= Pill Hill, Cincinnati =

Neighborhood in Ohio, United States

Pill Hill is an informal name for a parts of several neighborhoods in uptown Cincinnati, Ohio. It is one of the city's major employment centers, with a large concentration of hospitals and other medical facilities.

==Geography==
The informal name is most commonly associated with the northern half of Corryville, which consists of Cincinnati Children's Hospital Medical Center, the Cincinnati VA Medical Center, Holmes Hospital, Shriners Hospitals for Children – Cincinnati, and the University of Cincinnati Medical Center, as well as the University of Cincinnati College of Medicine and James L. Winkle College of Pharmacy.

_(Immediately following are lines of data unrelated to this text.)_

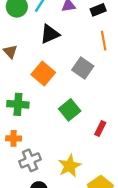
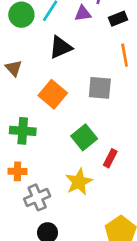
gray square: (83, 68) -> (100, 88), turned -30
red rectangle: (100, 129) -> (110, 158), moved
yellow star: (70, 166) -> (79, 182), moved

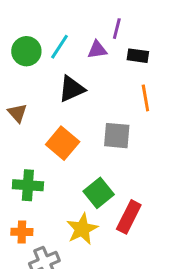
black rectangle: (118, 19) -> (138, 56), turned 30
red rectangle: (110, 158) -> (129, 217), size x1.5
yellow star: (79, 182) -> (82, 229), moved

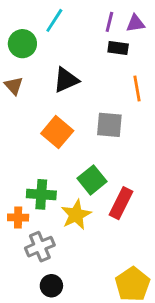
cyan line: (60, 47) -> (54, 20), moved
purple triangle: (97, 50) -> (135, 23), moved
black rectangle: (138, 56) -> (118, 48), moved
brown triangle: (17, 113) -> (14, 86), moved
green cross: (28, 185) -> (41, 194), moved

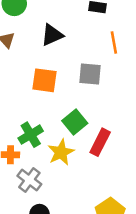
orange square: (57, 132) -> (45, 80), turned -32
green cross: (41, 194) -> (31, 135), turned -35
gray cross: (40, 247) -> (29, 180), turned -30

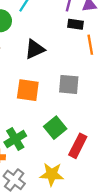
orange line: (114, 43) -> (90, 45), moved
yellow star: (61, 152) -> (52, 174), moved, turned 30

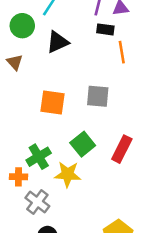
black triangle: (35, 49) -> (58, 42), moved
red rectangle: (78, 146) -> (122, 149), moved
yellow star: (52, 174) -> (68, 174), moved

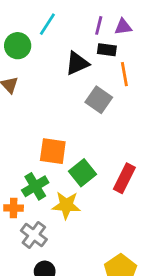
black triangle: (58, 42) -> (77, 63), moved
gray square: (98, 96) -> (99, 100), moved, turned 30
orange square: (52, 103) -> (53, 151), moved

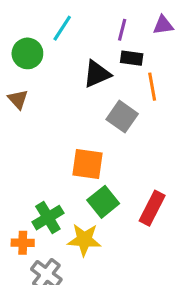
purple triangle: (123, 27) -> (163, 25), moved
orange square: (53, 151) -> (87, 164), moved

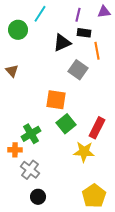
brown triangle: (18, 99) -> (12, 71), moved
yellow star: (84, 240) -> (84, 152), moved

The neighborhood was once home to The Jewish Hospital.

Additionally, Good Samaritan Hospital in Clifton and The Christ Hospital in Mount Auburn are sometimes considered to be part of Pill Hill, as are Deaconess Hospital in Clifton Heights and Bethesda Oak Hospital in Avondale.

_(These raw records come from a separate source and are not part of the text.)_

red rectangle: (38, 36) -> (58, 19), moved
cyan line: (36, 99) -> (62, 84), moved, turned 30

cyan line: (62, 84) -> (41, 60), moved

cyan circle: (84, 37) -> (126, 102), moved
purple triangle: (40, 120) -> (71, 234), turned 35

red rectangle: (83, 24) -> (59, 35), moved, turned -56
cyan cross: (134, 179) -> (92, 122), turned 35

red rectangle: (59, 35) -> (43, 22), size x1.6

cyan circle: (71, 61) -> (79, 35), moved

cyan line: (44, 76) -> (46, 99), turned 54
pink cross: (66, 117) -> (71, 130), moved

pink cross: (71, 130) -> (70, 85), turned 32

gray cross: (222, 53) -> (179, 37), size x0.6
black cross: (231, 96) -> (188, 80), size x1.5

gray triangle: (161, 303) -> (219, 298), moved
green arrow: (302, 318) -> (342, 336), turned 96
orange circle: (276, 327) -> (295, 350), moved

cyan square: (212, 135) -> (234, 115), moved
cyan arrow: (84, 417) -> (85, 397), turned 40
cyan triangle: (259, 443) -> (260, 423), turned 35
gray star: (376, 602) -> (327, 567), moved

The neighborhood lies immediately west of the Martin Luther King Drive exit off Interstate 71 and east of the Hopple Street exit off Interstate 75. Proposals have called for the Cincinnati Bell Connector to be extended north to Pill Hill.

==History==
The neighborhood's first hospital was the Jewish Hospital on Burnet Avenue, which was dedicated on March 30, 1890. In 1915, Cincinnati General Hospital (now the University of Cincinnati Medical Center) joined it a few blocks away in Corryville, followed by other hospitals. By the 1960s, the hospitals and university had led to heavy traffic congestion in the neighborhood. The Jewish community moved out of the surrounding neighborhoods of Mount Auburn and Avondale, eventually leading to Jewish Hospital's move to Kenwood in 1997.

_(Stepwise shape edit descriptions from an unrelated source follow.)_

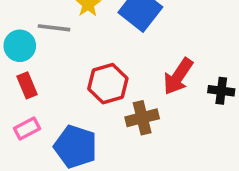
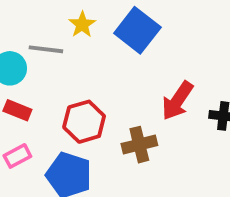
red hexagon: (108, 84) -> (84, 122), moved
red rectangle: (27, 85) -> (17, 110), turned -45

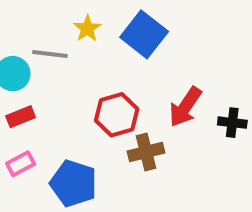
red rectangle: (17, 110) -> (21, 117), turned -44
red hexagon: (84, 122) -> (117, 115), moved

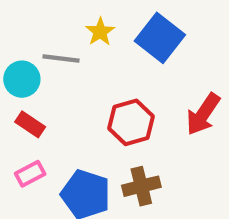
red rectangle: (21, 117) -> (30, 124), turned 56
brown cross: (146, 152) -> (141, 186), moved

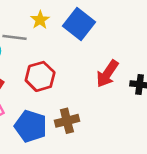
red hexagon: (131, 122) -> (40, 76), moved

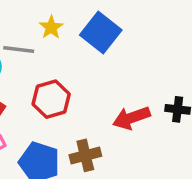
red arrow: (107, 74) -> (131, 118), moved, turned 36

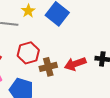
brown cross: (85, 155) -> (48, 67), moved

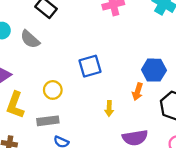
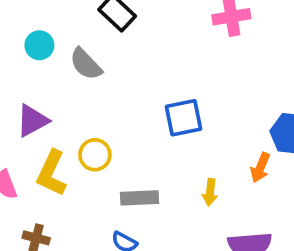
yellow circle: (53, 90) -> (95, 155), moved
gray rectangle: (48, 121) -> (139, 198), moved

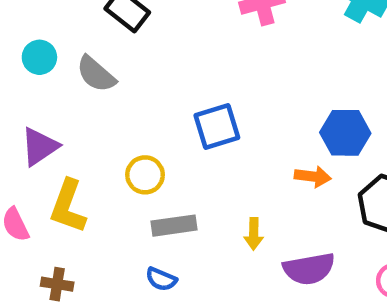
yellow circle: (95, 155) -> (145, 175), moved
orange arrow: (260, 168) -> (313, 177), turned -100
yellow arrow: (210, 192) -> (254, 234), moved

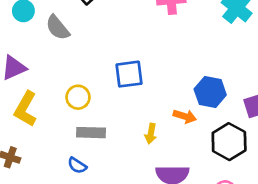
yellow arrow: (254, 234) -> (151, 134), moved

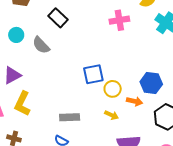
yellow circle: (78, 97) -> (113, 89), moved
yellow arrow: (151, 134) -> (111, 115), turned -72

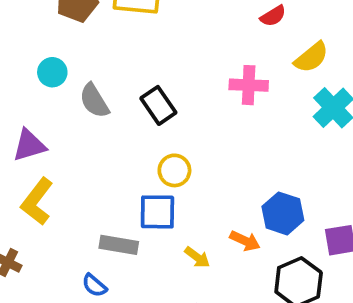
black rectangle: (58, 18) -> (158, 105), moved
blue square: (93, 74) -> (157, 212), moved
yellow circle: (113, 89) -> (174, 170), moved

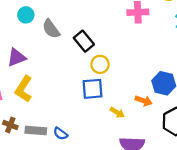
black rectangle: (158, 105) -> (84, 41), moved
gray rectangle: (119, 245) -> (36, 130), moved

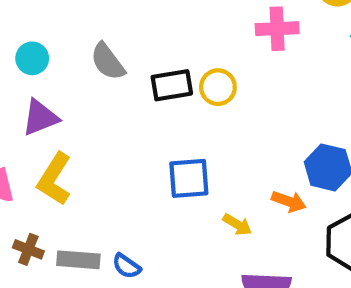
cyan circle: (26, 15) -> (32, 58), moved
black rectangle: (84, 41) -> (172, 85), turned -60
yellow circle: (100, 64) -> (218, 87), moved

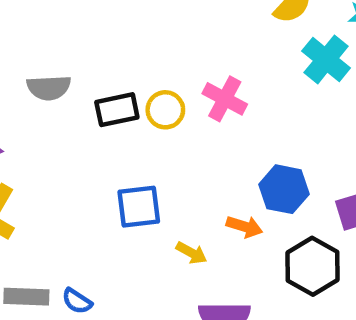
pink cross: (277, 29) -> (225, 99), moved, turned 33
gray semicircle: (108, 62) -> (49, 88), turned -54

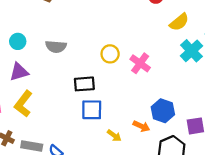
black rectangle: (117, 110) -> (84, 84), moved
yellow circle: (165, 110) -> (110, 54), moved

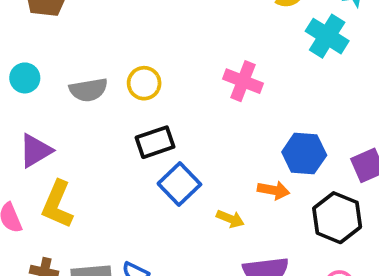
cyan circle: (18, 41) -> (25, 78), moved
yellow circle: (110, 54) -> (144, 83), moved
blue square: (92, 110) -> (179, 184), turned -30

In the 2000s and 2010s, more hospitals shifted investment away from Pill Hill to the fast-growing northern suburbs. TriHealth closed Bethesda Oak in 2000 in favor of Bethesda North Hospital in Montgomery. Cincinnati Children's and The Christ Hospital established full-service hospitals in Liberty Township, earning that area nicknames such as "Pill Hill North". TriHealth and Premier Health Partners also opened campuses in neighboring Warren County. Several hospitals have retained a presence on Pill Hill, anchored by University of Cincinnati medical facilities.